• [Your instructions] Scan the entries and tally the lines that include the string "Körperbildung". Reply with the figure alone.

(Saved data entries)
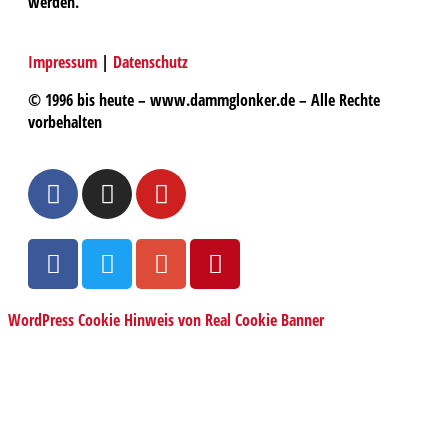
werden.
Impressum
|
Datenschutz
© 1996 bis heute – www.dammglonker.de – Alle Rechte
vorbehalten
WordPress Cookie Hinweis von Real Cookie Banner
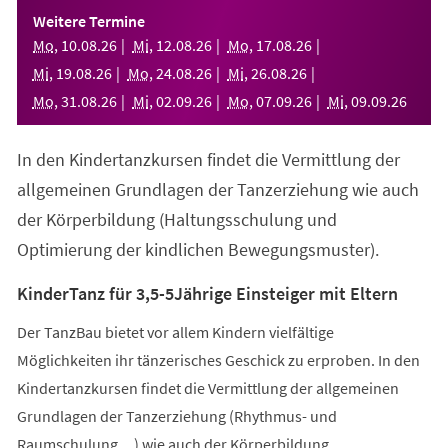
einem
Weitere Termine
neuen
Mo
,
10
.
08
.
26
Mi
,
12
.
08
.
26
Mo
,
17
.
08
.
26
Tab)
Mi
,
19
.
08
.
26
Mo
,
24
.
08
.
26
Mi
,
26
.
08
.
26
Mo
,
31
.
08
.
26
Mi
,
02
.
09
.
26
Mo
,
07
.
09
.
26
Mi
,
09
.
09
.
26
In den Kindertanzkursen findet die Vermittlung der
allgemeinen Grundlagen der Tanzerziehung wie auch
der Körperbildung (Haltungsschulung und
Optimierung der kindlichen Bewegungsmuster).
KinderTanz für 3,5-5Jährige Einsteiger mit Eltern
Der TanzBau bietet vor allem Kindern vielfältige
Möglichkeiten ihr tänzerisches Geschick zu erproben. In den
Kindertanzkursen findet die Vermittlung der allgemeinen
Grundlagen der Tanzerziehung (Rhythmus- und
Raumschulung,...) wie auch der Körperbildung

• [Result of the task] 2